Mashiroiro Symphony: The Color of Lovers is a 12-episode anime series from late 2011 based on the visual novel Mashiroiro Symphony: Love is Pure White.  The fact that it’s based on an eroge about a male student joining an all girls school led me to believe this was going to be some fan service-filled, cliche’d romp with little to no story and bad jokes. Boy, was I wrong.

Mashiroiro Symphony starts out as a cute slice-of-life story and ends as an emotional romance. If ever there was a great date anime, this would be it. Ladies, watch it with your men. Men, pour some wine and get ready to remember what these “emotions” women keep talking about are. I started watching Zetman promptly afterwards so I could renew my man card after all the feelings I experienced watching this thing.
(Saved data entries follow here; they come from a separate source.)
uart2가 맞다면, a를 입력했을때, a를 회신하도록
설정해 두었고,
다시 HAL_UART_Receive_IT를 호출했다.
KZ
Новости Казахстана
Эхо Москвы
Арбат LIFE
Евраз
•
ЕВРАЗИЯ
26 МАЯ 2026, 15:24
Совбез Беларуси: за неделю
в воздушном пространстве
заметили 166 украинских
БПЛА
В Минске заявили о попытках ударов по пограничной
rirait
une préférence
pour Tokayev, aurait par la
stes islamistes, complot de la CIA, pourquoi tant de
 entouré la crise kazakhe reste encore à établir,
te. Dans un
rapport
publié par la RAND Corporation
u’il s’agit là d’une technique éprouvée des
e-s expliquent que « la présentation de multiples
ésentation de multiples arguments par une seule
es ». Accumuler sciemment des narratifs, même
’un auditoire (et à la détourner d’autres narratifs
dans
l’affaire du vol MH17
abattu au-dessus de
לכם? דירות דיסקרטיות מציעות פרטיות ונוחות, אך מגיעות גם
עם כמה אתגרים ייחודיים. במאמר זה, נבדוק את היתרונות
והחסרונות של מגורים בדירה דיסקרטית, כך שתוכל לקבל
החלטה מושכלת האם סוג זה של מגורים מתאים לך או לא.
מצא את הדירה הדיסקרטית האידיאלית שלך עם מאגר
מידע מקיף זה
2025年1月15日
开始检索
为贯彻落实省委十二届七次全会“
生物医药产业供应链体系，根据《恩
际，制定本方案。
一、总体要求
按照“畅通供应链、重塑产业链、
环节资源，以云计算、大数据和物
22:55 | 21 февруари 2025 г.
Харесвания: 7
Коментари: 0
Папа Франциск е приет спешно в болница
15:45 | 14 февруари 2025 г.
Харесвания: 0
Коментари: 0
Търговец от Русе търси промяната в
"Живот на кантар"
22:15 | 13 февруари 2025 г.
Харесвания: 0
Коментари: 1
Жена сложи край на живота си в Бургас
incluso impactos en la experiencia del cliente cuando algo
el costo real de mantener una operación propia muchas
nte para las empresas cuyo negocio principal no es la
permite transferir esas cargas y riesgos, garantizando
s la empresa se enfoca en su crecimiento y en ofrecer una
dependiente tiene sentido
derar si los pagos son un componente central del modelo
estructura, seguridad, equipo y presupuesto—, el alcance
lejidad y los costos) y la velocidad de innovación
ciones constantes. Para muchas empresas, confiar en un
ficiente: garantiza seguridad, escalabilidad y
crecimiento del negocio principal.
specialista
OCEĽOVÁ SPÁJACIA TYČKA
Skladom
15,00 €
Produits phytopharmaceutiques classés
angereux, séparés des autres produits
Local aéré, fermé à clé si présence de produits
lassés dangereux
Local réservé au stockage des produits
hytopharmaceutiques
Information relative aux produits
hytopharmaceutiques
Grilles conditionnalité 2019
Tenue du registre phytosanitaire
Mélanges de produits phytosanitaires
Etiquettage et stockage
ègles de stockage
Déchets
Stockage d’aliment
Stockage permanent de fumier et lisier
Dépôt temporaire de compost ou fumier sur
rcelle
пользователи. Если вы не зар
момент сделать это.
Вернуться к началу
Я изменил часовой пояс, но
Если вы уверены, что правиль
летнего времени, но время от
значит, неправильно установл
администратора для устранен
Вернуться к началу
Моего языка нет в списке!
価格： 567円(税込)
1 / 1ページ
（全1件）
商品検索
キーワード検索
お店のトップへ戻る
Here’s the lowdown on the show:
Shingo’s a guy from Kagamidai Private Academy, a co-ed high school. Kagamidai is planning to merge with an all-girls school, Yuihime Girls’ Private Academy. Shingo winds up being one of the lucky boys that gets to join the all-girls academy.

While there, he meets a harems-worth of pretty ladies, a good number of whom have the hots for Shingo. So the question is…who will Shingo wind up with? Will he go with tsundere Sana? Ange the maid? Airi, the principal’s daughter? Or the moe Miu Amaha?

Although finding out who Shingo gets with is where the anime is headed, it does some interesting things along the way. Instead of treating the whole co-ed school merging with an all girls school thing as a joke, or as just a way of getting a guy into some ecchi situations, it actually takes the idea pretty seriously. The girls aren’t all happy with the merger, and aren’t comfortable with having guys around at first. The guys from Kagamidai start out just as awkward as the girls from Yuihime as well.

Once Shingo gets acclimated to his new environment, the show focuses more on his slice-of-life-ish adventures, and Miu’s would-be club that helps injured animals.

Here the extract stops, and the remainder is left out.